Thanksgiving. I hadn’t given a thought to Thanksgiving. It was coming up the next week. Between Lada’s condition and my precarious legal situation, I couldn’t imagine making plans for the holiday. I might be spending it in the hospital or in jail.
“I haven’t figured that out yet.”
“You both welcome at my house,” Yvonne offered.
“Thank you. That’s very kind. Can I let you know?”
“No worries. Unless you’re one of those Tofurky people. I can’t help you with that. But we ordered a big bird. We got enough to feed Macy’s parade, the New York Knicks and whoever. You just call me.”
She squeezed my arm and then sashayed down the hall toward the exit door. I looked after her, touched that she would offer to share her holiday with us.

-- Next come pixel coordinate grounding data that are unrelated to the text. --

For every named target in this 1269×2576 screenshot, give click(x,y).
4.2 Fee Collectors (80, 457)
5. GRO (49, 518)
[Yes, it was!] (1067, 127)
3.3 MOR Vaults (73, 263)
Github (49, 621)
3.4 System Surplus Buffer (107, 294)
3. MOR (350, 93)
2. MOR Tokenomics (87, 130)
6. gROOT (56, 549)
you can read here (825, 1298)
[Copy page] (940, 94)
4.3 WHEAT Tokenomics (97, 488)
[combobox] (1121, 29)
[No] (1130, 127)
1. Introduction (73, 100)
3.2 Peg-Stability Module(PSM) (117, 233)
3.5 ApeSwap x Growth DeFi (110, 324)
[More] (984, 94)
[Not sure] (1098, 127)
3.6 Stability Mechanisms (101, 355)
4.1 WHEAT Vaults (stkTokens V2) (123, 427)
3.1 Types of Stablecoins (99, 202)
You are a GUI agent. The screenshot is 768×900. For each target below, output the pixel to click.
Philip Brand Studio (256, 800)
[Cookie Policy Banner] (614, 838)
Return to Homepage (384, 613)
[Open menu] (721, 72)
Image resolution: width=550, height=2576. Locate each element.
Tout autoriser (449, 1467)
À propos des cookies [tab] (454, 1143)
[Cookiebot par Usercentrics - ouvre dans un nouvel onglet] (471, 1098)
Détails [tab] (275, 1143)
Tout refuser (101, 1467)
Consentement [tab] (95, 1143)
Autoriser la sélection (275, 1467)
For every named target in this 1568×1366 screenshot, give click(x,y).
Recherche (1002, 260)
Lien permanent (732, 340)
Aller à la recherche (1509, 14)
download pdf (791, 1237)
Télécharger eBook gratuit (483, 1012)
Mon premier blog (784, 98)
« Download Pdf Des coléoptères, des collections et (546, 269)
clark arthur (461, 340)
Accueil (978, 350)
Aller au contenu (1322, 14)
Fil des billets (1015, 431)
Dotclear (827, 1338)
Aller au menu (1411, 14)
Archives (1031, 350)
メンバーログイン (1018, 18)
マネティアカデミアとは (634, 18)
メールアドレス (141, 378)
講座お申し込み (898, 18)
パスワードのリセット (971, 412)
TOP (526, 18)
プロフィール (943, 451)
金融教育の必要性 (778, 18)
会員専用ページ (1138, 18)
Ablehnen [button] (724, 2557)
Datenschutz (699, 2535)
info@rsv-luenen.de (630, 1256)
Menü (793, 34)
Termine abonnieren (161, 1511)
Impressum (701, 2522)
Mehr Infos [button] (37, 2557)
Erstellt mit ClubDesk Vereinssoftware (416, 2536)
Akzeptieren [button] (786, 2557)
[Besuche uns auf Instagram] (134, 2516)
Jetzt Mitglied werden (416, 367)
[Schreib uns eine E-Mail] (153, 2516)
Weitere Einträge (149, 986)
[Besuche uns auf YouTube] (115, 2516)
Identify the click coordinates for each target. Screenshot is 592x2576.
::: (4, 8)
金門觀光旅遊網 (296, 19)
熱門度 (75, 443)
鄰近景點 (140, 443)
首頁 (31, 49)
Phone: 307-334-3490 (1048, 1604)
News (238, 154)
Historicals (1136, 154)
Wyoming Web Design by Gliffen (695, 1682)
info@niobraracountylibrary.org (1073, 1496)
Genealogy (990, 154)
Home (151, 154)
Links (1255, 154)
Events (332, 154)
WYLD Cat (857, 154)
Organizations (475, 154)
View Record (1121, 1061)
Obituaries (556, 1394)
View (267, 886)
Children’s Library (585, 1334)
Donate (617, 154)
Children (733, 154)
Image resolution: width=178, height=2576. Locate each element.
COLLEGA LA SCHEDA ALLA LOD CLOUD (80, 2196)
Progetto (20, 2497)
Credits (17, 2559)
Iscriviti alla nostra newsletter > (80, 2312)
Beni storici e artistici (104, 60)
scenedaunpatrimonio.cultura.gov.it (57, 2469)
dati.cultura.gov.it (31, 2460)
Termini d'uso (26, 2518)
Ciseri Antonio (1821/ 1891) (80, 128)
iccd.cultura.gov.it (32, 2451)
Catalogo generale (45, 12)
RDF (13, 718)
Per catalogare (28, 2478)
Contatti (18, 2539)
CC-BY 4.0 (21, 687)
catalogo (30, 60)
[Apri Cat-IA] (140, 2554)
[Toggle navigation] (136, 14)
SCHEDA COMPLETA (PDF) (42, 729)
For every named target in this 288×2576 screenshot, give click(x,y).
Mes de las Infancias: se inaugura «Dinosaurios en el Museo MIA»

The harsh reality I was facing softened for a moment.
Night nurse Marie gave me a sympathetic look and directions to Lada’s room. Finding it was easy—the clinic was small—only ten rooms to a floor. The top of a medical chart labeled “Levervitch” stuck out of the plastic holder outside on the wall. I opened the door a crack, hesitating. The overhead lights had been turned off and the curtains drawn. What shape would she be in?
My stomach rolled as I stepped cautiously into the darkened room, leaving the door half open so I wouldn’t have to turn on the lights. Lada had fallen asleep propped up on her pillows. A beeping monitor tracked her vital signs. She looked like Yoda—the bald spots on her scalp showing through unkempt wisps of hair. They’d clipped an oxygen tube under her nose, and she had a bruise blossoming on the pale, thin skin around the IV stuck in her skinny forearm. The bones in her wrist seemed as delicate as bird bones.